Apple Custard Tart

In a food processor, put

  • 2 cups flour
  • 1/2 cup sugar
  • grated peel of 1 lemon

Pulse to blend well.

Add 14 tbsps cold butter cut into small cubes

Pulse 7-8 times

Add 1 egg and 2 tbsp cold water

Pulse until dough comes together.  If too dry, add 1 more tbsps water and pulse.

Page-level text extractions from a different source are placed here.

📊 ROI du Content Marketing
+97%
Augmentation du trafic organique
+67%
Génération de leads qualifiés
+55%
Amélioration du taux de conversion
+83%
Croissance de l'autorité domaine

Wrap in plastic and refrigerate for 30 minutes

Peel. core, and thinly slice 1-1/2 lbs (about 3 large) baking apples of your choice

Add 1/4 cup sugar

1/2 tsp cinnamon

2 tbsps fresh lemon juice

1/3 cup dried cranberries or raisins

Toss to coat and set aside.

Roll 3/4 of the dough into a circle and fit into a 9″ tart pan with removable bottom.  Prick bottom of dough

Fill pan with apple mixture.

Custard:

  • 1 tbsp corn starch
  • 1/4 cup milk
  • 1 tbsp sugar
  • 2 eggs
  • 1/2 tsp vanilla

In a small bowl mix the corn starch with a small amount of the milk till smooth.

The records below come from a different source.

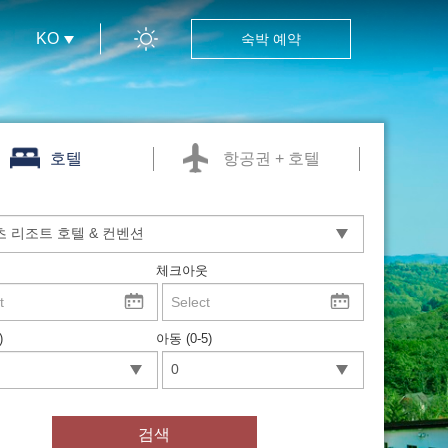
KO
숙박 예약
호텔
항공권 + 호텔
체크아웃
)
아동 (0-5)
검색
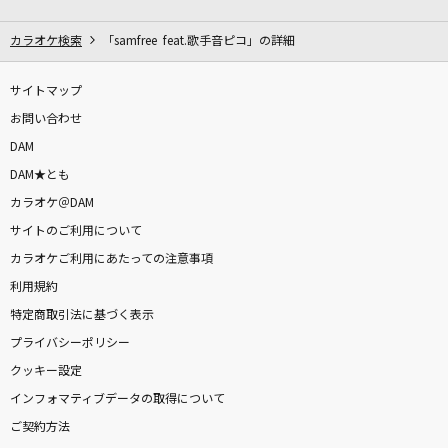
[生音]Goodbye Yesterday
今井美樹
カラオケ検索
「samfree feat.歌手音ピコ」の詳細
RUN
サイトマップ
Sexy Zone
お問い合わせ
DAM
vivi
DAM★とも
米津玄師
カラオケ＠DAM
サイトのご利用について
[生音]紫煙
カラオケご利用にあたっての注意事項
神野美伽
利用規約
[生音]あなたを・もっと・知りたくて
特定商取引法に基づく表示
薬師丸ひろ子
プライバシーポリシー
クッキー設定
ムラサキ
インフォマティブデータの取得について
赤西仁
ご契約方法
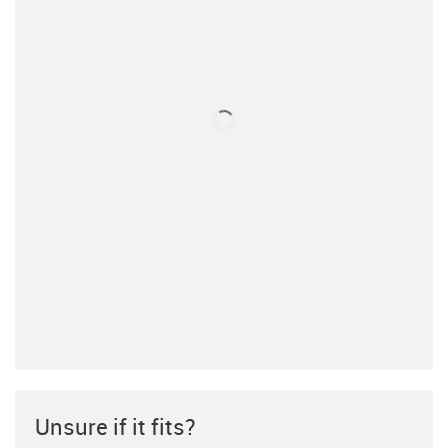
Unsure if it fits?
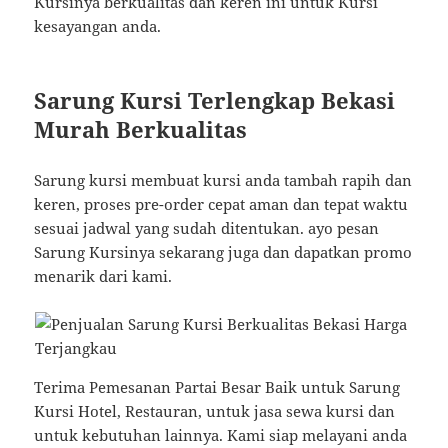
Kursinya berkualitas dan keren ini untuk Kursi
kesayangan anda.
Sarung Kursi Terlengkap Bekasi
Murah Berkualitas
Sarung kursi membuat kursi anda tambah rapih dan
keren, proses pre-order cepat aman dan tepat waktu
sesuai jadwal yang sudah ditentukan. ayo pesan
Sarung Kursinya sekarang juga dan dapatkan promo
menarik dari kami.
Terima Pemesanan Partai Besar Baik untuk Sarung
Kursi Hotel, Restauran, untuk jasa sewa kursi dan
untuk kebutuhan lainnya. Kami siap melayani anda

Add the sugar, rest of the milk, eggs and vanilla and mix till well blended.

Pour over the apples in the pan.

Roll the other 1/4 dough into a rectangle and cut strips and form a lattice on top of the tart.

Brush with milk and sprinkle with coarse sugar.

Bake 375 for 45-55 minutes or until golden brown.  Cool in pan for 10-15 minutes and then remove and let it cool completely before serving.